A História da Computação engloba um conteúdo muito mais extenso que a evolução do computador, muitos de seus avanços são também na verdade, avanços em outras áreas do conhecimento. Por possuir um caráter cumulativo, estudar a história da computação é de extrema importância não só para compreender os processos que levaram ao surgimento da Ciência da Computação, mas também para moldar seu futuro!

Pré-história da computação


Ábaco

É provável que a primeira das ferramentas usadas para realizar cálculos foi o ábaco, ou pelo menos uma versão primitiva deste. Sua origem é incerta, mas há registros de sua existência em diversos povos antigos. Segundo Boyer[1], não se sabe ao certo se o fenômeno do ábaco na China, Arábia e Europa foram eventos independentes.

Curiosamente, o ábaco — que utiliza o sistema de numeração posicional — era usado até mesmo em civilizações que utilizavam sistema de numeração aditivo, como era o caso dos romanos.

A máquina de Anticítera

Foi descoberta acidentalmente no século XX nos destroços de um barco em Anticítera que afundou por volta dos anos 100 a.C.. Estudos indicam a existência de mais de 60 mecanismos de bronze, e que a máquina era usada para o cálculo de fenômenos astronômicos como as fases da lua e movimentação de planetas, fazendo dela o registro mais antigo de um computador analógico. [3]

Pascalina

A pascalina foi uma calculadora mecânica criada por Blaise Pascal em 1642 para ajudar seu pai, que era um coletor de impostos. A máquina funcionava com engrenagens de dez posições que eram giradas manualmente, e apenas realizava as operações de soma e subtração (utilizando a técnica do complemento de 9). Alguns fatores que limitaram a propagação da pascalina foram a complexidade do mecanismo, cuja reprodução era extremamente cara, e a dificuldade da construção da máquina, que dependia da presença de Pascal em função das instruções difíceis de seguir. Posteriormente, Gottfried Leibniz visando melhorar o mecanismo da pascalina, conseguiu com sucesso criar uma calculadora que realizava as quatro operações.

Lógica binária


O desenvolvimento da lógica binária ocorreu muito antes da sua implementação em computadores. Os principais contribuidores da teoria da lógica binária foram Gottfried Wilhelm Leibniz e George Boole:

Leibniz

A lógica binária como conhecemos hoje começou a tomar forma quando Leibniz estudou sobre números binários no início do século XVIII, intrigado por escrituras chinesas antigas sobre o tema. Em seu artigo sobre aritmética binária, Leibniz explica que

[…] ao invés de uma progressão em dezenas, eu uso há muitos anos a progressão mais simples de todas, que prossegue em pares, e acredito que ela seja valiosa para o aperfeiçoamento da ciência dos números. Portanto, eu não uso nenhum outro caractere além do 0 e 1, e quando chego neste segundo, eu começo de novo.[6]

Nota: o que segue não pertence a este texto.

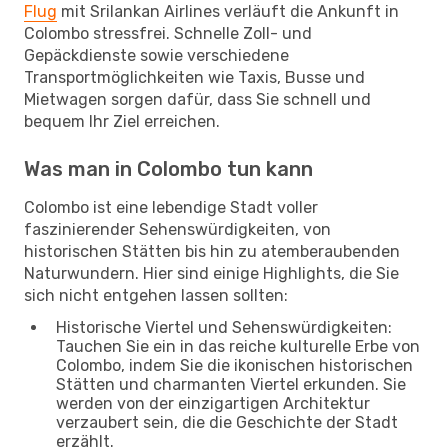
Flug
mit Srilankan Airlines verläuft die Ankunft in
Colombo stressfrei. Schnelle Zoll- und
Gepäckdienste sowie verschiedene
Transportmöglichkeiten wie Taxis, Busse und
Mietwagen sorgen dafür, dass Sie schnell und
bequem Ihr Ziel erreichen.
Was man in Colombo tun kann
Colombo ist eine lebendige Stadt voller
faszinierender Sehenswürdigkeiten, von
historischen Stätten bis hin zu atemberaubenden
Naturwundern. Hier sind einige Highlights, die Sie
sich nicht entgehen lassen sollten:
Historische Viertel und Sehenswürdigkeiten:
Tauchen Sie ein in das reiche kulturelle Erbe von
Colombo, indem Sie die ikonischen historischen
Stätten und charmanten Viertel erkunden. Sie
werden von der einzigartigen Architektur
verzaubert sein, die die Geschichte der Stadt
erzählt.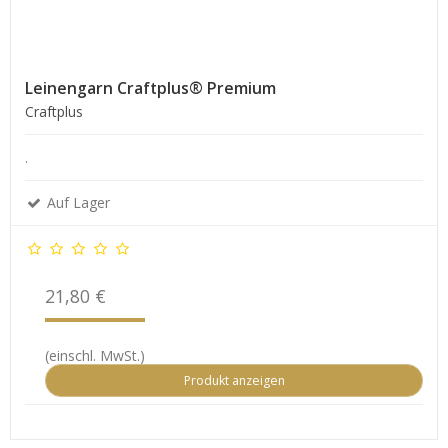
Leinengarn Craftplus® Premium
Craftplus
.
Auf Lager
21,80 €
(einschl. MwSt.)
Produkt anzeigen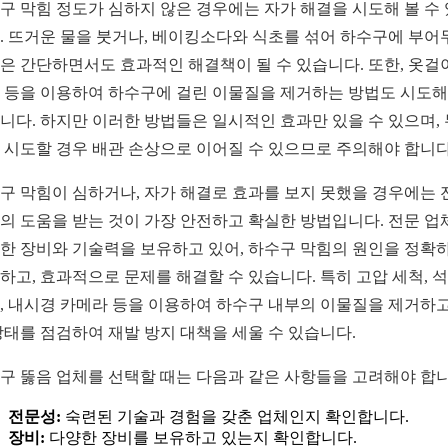
구 막힘 정도가 심하지 않은 경우에는 자가 해결을 시도해 볼 수
. 뜨거운 물을 붓거나, 베이킹소다와 식초를 섞어 하수구에 부어
은 간단하면서도 효과적인 해결책이 될 수 있습니다. 또한, 옷걸
 등을 이용하여 하수구에 걸린 이물질을 제거하는 방법도 시도해
니다. 하지만 이러한 방법들은 일시적인 효과만 있을 수 있으며,
 시도할 경우 배관 손상으로 이어질 수 있으므로 주의해야 합니다
구 막힘이 심하거나, 자가 해결로 효과를 보지 못했을 경우에는 
의 도움을 받는 것이 가장 안전하고 확실한 방법입니다. 전문 업
한 장비와 기술력을 보유하고 있어, 하수구 막힘의 원인을 정확
하고, 효과적으로 문제를 해결할 수 있습니다. 특히 고압 세척, 
, 내시경 카메라 등을 이용하여 하수구 내부의 이물질을 제거하고
상태를 점검하여 재발 방지 대책을 세울 수 있습니다.
구 뚫음 업체를 선택할 때는 다음과 같은 사항들을 고려해야 합니
전문성:
숙련된 기술과 경험을 갖춘 업체인지 확인합니다.
장비:
다양한 장비를 보유하고 있는지 확인합니다.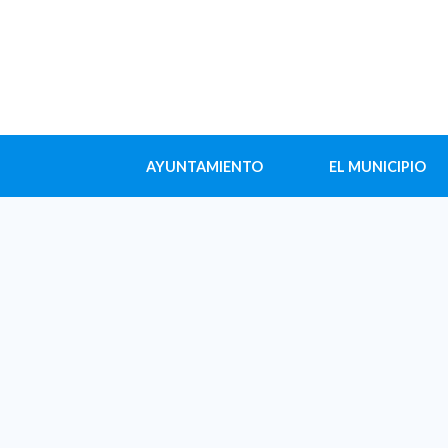
AYUNTAMIENTO
EL MUNICIPIO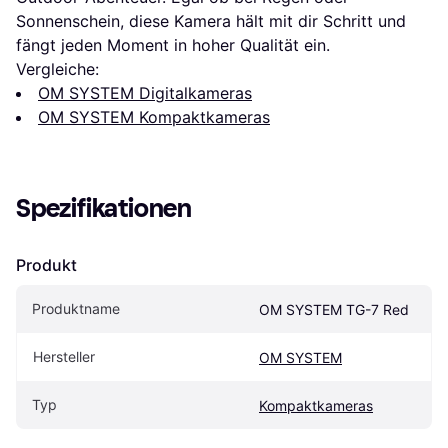
Sonnenschein, diese Kamera hält mit dir Schritt und
fängt jeden Moment in hoher Qualität ein.
Vergleiche:
OM SYSTEM Digitalkameras
OM SYSTEM Kompaktkameras
Spezifikationen
Produkt
Produktname
OM SYSTEM TG-7 Red
Hersteller
OM SYSTEM
Typ
Kompaktkameras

Neste artigo Leibniz advoga sobre a facilidade da manipulação dos números na base binária e suas possíveis aplicações práticas. Nele encontram-se também exemplos de como realizar as quatro operações básicas.

Boole

Pouco mais de um século após as contribuições de Leibniz, em 1849 o matemático autodidata George Boole publicava um artigo intitulado “Análise Matemática da Lógica”, no qual defendia que a lógica deveria ser associada à matemática, e não à metafísica, como argumentavam alguns filósofos da época, inclusive mostrando como o silogismo dedutivo de Aristóteles poderia ser representado como uma equação algébrica.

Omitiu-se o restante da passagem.